Our TCFD disclosures in the full annual report include climate-related risks
and opportunities based on various scenarios. When considering climate
scenario analysis, and modelling severe but plausible downside scenarios, we
have used the NGFS "early action" scenario as the most severe case for climate
transition risks, and the IPCC's SSP5-8.5 as the most severe case for physical
climate risk. Whilst these represent situations where climate could have a
significant effect on the operations, these do not include our future
mitigating actions which we would adopt as part of our strategy. The climate
transition plan to net zero outlines that it may not be feasible to completely
abate Scope 1, 2 and 3 emissions by 2050. In this instance, the Group will
offset residual emissions through actions like carbon removals or ecosystem
restoration.
The assessment with respect to the impact of climate change will be kept under
review by management, as the future impacts depend on factors outside of the
Group's control, which are not all currently known.
Going concern
In assessing the going concern position of the Group for the Consolidated
Financial Statements for the year ended 30 September 2025, the Directors have
considered the Group's cash flow, liquidity, and business activities, as well
as the principal risks identified in the Group's Risk Register.
As at 30 September 2025, the Group had cash balances of £15.2m, no
outstanding loan balances and an undrawn RCF of £25m.
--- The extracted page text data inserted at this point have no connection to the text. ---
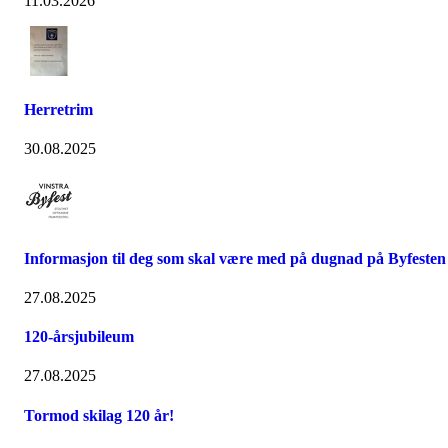
11.03.2026
Herretrim
30.08.2025
Informasjon til deg som skal være med på dugnad på Byfesten
27.08.2025
120-årsjubileum
27.08.2025
Tormod skilag 120 år!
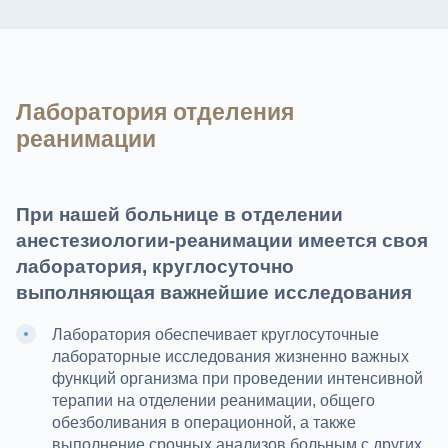
Лаборатория отделения
реанимации
При нашей больнице в отделении
анестезиологии-реанимации имеется своя
лаборатория, круглосуточно
выполняющая важнейшие исследования
Лаборатория обеспечивает круглосуточные
лабораторные исследования жизненно важных
функций организма при проведении интенсивной
терапии на отделении реанимации, общего
обезболивания в операционной, а также
выполнение срочных анализов больным с других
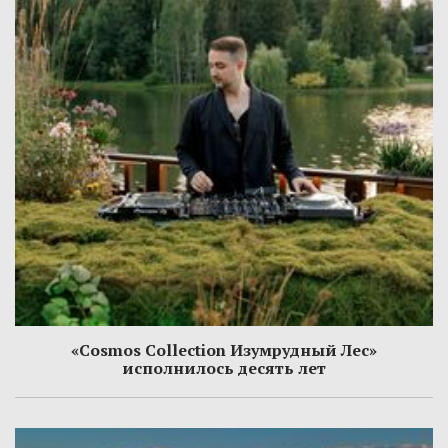
«Cosmos Collection Изумрудный Лес»
исполнилось десять лет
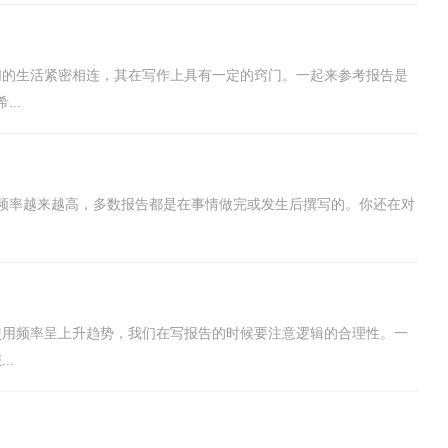
们的生活紧密相连，其在写作上具有一定的窍门。一起来参考报告是
..
频率越来越高，多数报告都是在事情做完或发生后撰写的。你还在对
使用频率呈上升趋势，我们在写报告的时候要注意逻辑的合理性。一
..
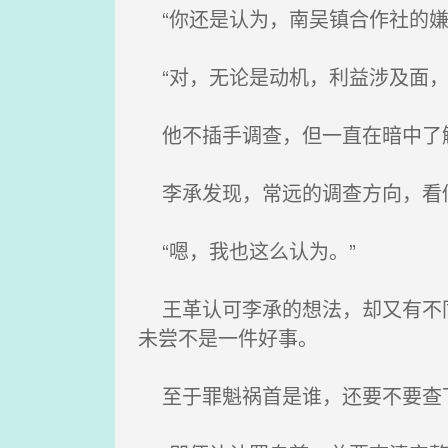
“你还是认为，南吴镇合作社的嫌
“对，无论是动机，利益涉及面，
他不插手调查，但一直在暗中了
李承发现，常远的调查方向，看似
“嗯，我也这么认为。”
王革认可李承的想法，却又有不同
未尝不是一件好事。
至于罪魁祸首是谁，还要不要查下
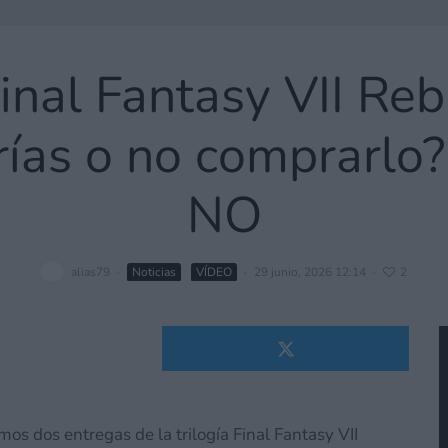
inal Fantasy VII Reb
ías o no comprarlo? 
NO
alias79
·
Noticias
VÍDEO
·
29 junio, 2026 12:14
·
2
os dos entregas de la trilogía Final Fantasy VII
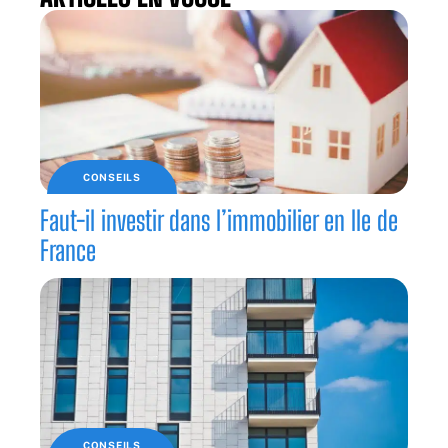
CONSEILS
Faut-il investir dans l’immobilier en Ile de
France
CONSEILS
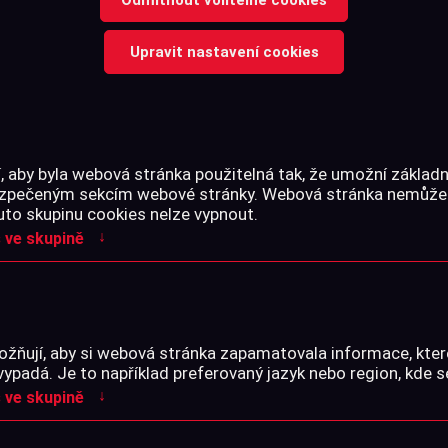
ČERNÝ
Upravit nastavení cookies
TALON GRIP je moderní nalep
 aby byla webová stránka použitelná tak, že umožní základn
zbraně.
bezpečeným sekcím webové stránky. Webová stránka nemůže
Výrazně zvyšuje komfort při 
uto skupinu cookies nelze vypnout.
↓
 ve skupině
Cena s DPH
žňují, aby si webová stránka zapamatovala informace, kter
vypadá. Je to například preferovaný jazyk nebo region, kde s
↓
 ve skupině
-
+
ks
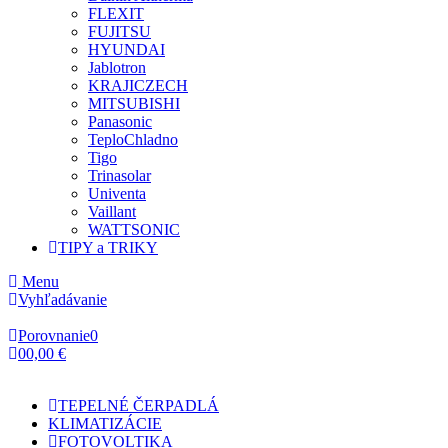
FLEXIT
FUJITSU
HYUNDAI
Jablotron
KRAJICZECH
MITSUBISHI
Panasonic
TeploChladno
Tigo
Trinasolar
Univenta
Vaillant
WATTSONIC
TIPY a TRIKY
Menu
Vyhľadávanie
Porovnanie
0
0
0,00 €
TEPELNÉ ČERPADLÁ
KLIMATIZÁCIE
FOTOVOLTIKA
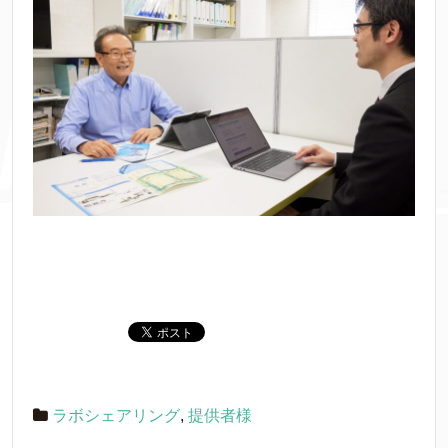
ラボシェアリング
,
提供者様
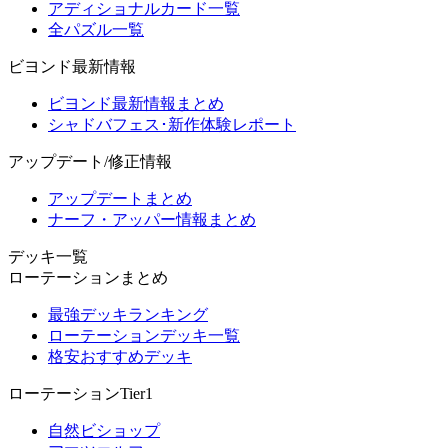
アディショナルカード一覧
全パズル一覧
ビヨンド最新情報
ビヨンド最新情報まとめ
シャドバフェス･新作体験レポート
アップデート/修正情報
アップデートまとめ
ナーフ・アッパー情報まとめ
デッキ一覧
ローテーションまとめ
最強デッキランキング
ローテーションデッキ一覧
格安おすすめデッキ
ローテーションTier1
自然ビショップ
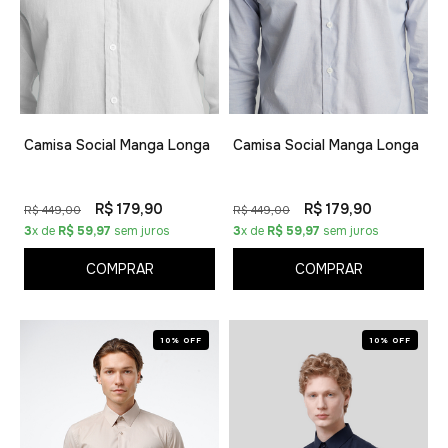
Camisa Social Manga Longa
Camisa Social Manga Longa
R$ 179,90
R$ 179,90
R$ 449,00
R$ 449,00
3
x de
R$ 59,97
sem juros
3
x de
R$ 59,97
sem juros
COMPRAR
COMPRAR
10% OFF
10% OFF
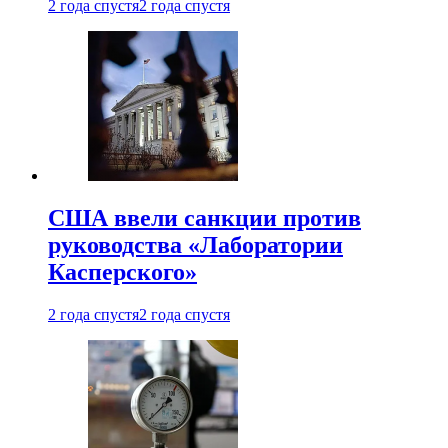
2 года спустя
2 года спустя
США ввели санкции против
руководства «Лаборатории
Касперского»
2 года спустя
2 года спустя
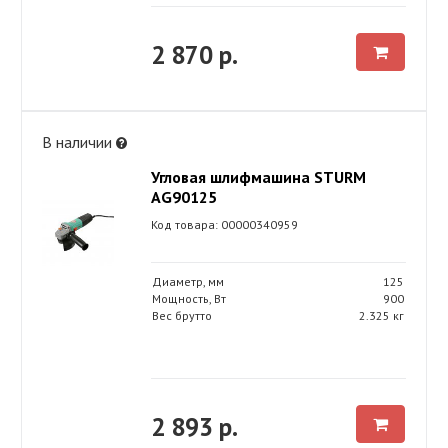
2 870 р.
В наличии
Угловая шлифмашина STURM
AG90125
Код товара: 00000340959
Диаметр, мм
125
Мощность, Вт
900
Вес брутто
2.325 кг
2 893 р.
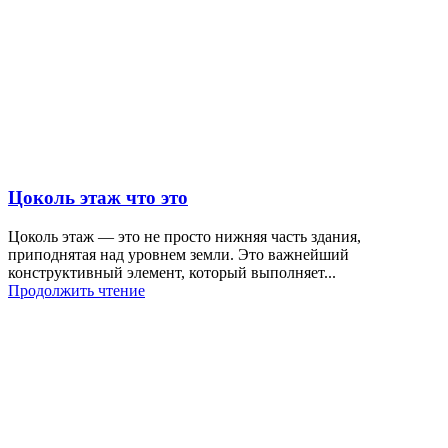
Цоколь этаж что это
Цоколь этаж — это не просто нижняя часть здания,
приподнятая над уровнем земли. Это важнейший
конструктивный элемент, который выполняет...
Продолжить чтение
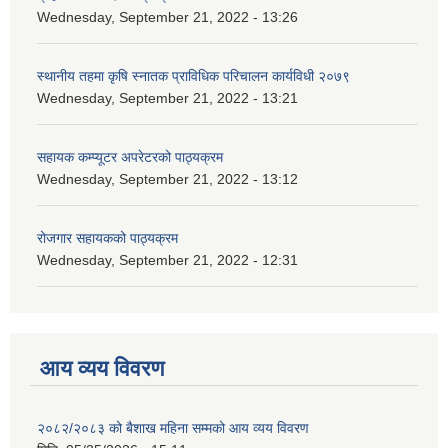
Wednesday, September 21, 2022 - 13:26
स्थानीय तहमा कृषि स्नातक प्राविधिक परिचालन कार्यविधी २०७९
Wednesday, September 21, 2022 - 13:21
सहायक कम्प्यूटर अपरेटरको पाठ्यक्रम
Wednesday, September 21, 2022 - 13:12
रोजगार सहायकको पाठ्यक्रम
Wednesday, September 21, 2022 - 12:31
आय व्यय विवरण
२०८२/२०८३ को बैशाख महिना सम्मको आय व्यय विवरण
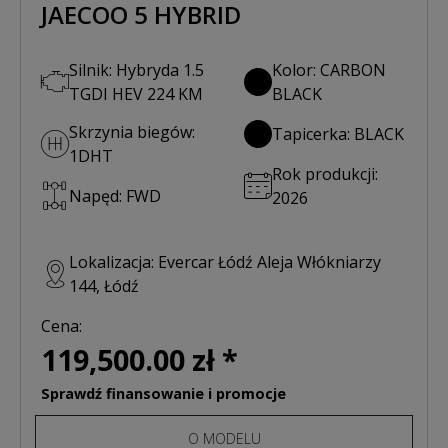
JAECOO 5 HYBRID
Silnik: Hybryda 1.5
Kolor: CARBON
TGDI HEV 224 KM
BLACK
Skrzynia biegów:
Tapicerka: BLACK
1DHT
Rok produkcji:
Napęd: FWD
2026
Lokalizacja: Evercar Łódź Aleja Włókniarzy
144, Łódź
Cena:
119,500.00 zł *
Sprawdź finansowanie i promocje
O MODELU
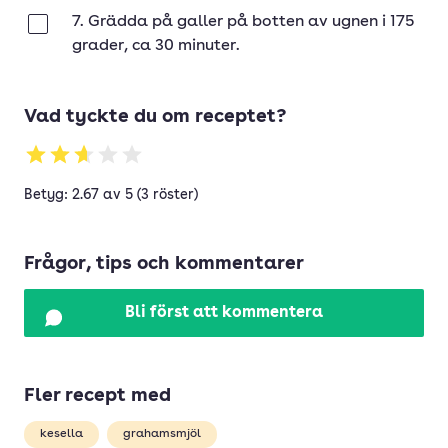
7. Grädda på galler på botten av ugnen i 175
Klar
grader, ca 30 minuter.
Vad tyckte du om receptet?
Betyg: 2.67 av 5 (3 röster)
Frågor, tips och kommentarer
Bli först att kommentera
Fler recept med
kesella
grahamsmjöl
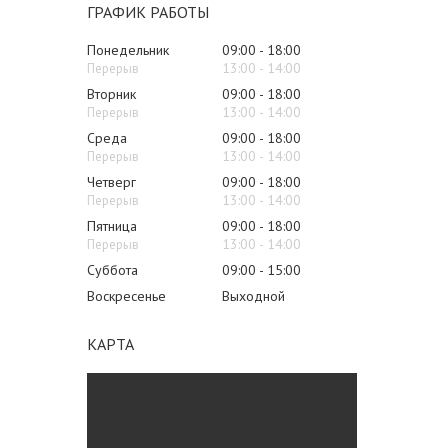
ГРАФИК РАБОТЫ
Понедельник
09:00
18:00
13:00
14:00
Вторник
09:00
18:00
13:00
14:00
Среда
09:00
18:00
13:00
14:00
Четверг
09:00
18:00
13:00
14:00
Пятница
09:00
18:00
13:00
14:00
Суббота
09:00
15:00
Воскресенье
Выходной
КАРТА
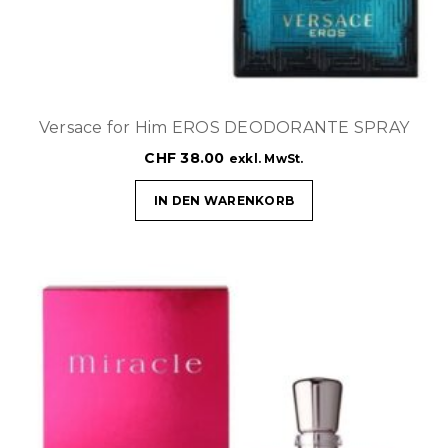
Versace for Him EROS DEODORANTE SPRAY
CHF
38.00
exkl. MwSt.
IN DEN WARENKORB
The Group has undertaken a review of its liquidity using a base case and a
severe but plausible downside scenario.
The base case is the Board-approved budget for FY2026 as well as the first
three months of FY2027 which forms part of the Board-approved five-year plan.
As noted above, the costs and benefits of our actions on climate change are
embedded into the cost structure of the business and included in our five-year
plan. Under this scenario there would be positive cash flow, strong profit
performance and all covenants would be passed. It should also be noted that
the RCF remains undrawn. Furthermore, it is assumed that the Group adheres to
its capital allocation policy. The most severe downside scenario stress tests
for reasonably adverse variations in the economic environment leading to a
deterioration in trading conditions and performance.
Under this severe but plausible downside scenario, the Group has modelled
revenues dropping by 3 and 4% from the assumed base case for FY2026 and FY2027
respectively and inflation continues at an even higher rate than in the base
case across all costs.
The model still assumes that investments into new centres would continue,
whilst refurbishments in the early part of FY2027 would be reduced. These are
all mitigating actions that the Group has in its control. Under this scenario,
the Group will still be profitable and have sufficient liquidity within its
cash position to not draw down the RCF, with all financial covenants passed.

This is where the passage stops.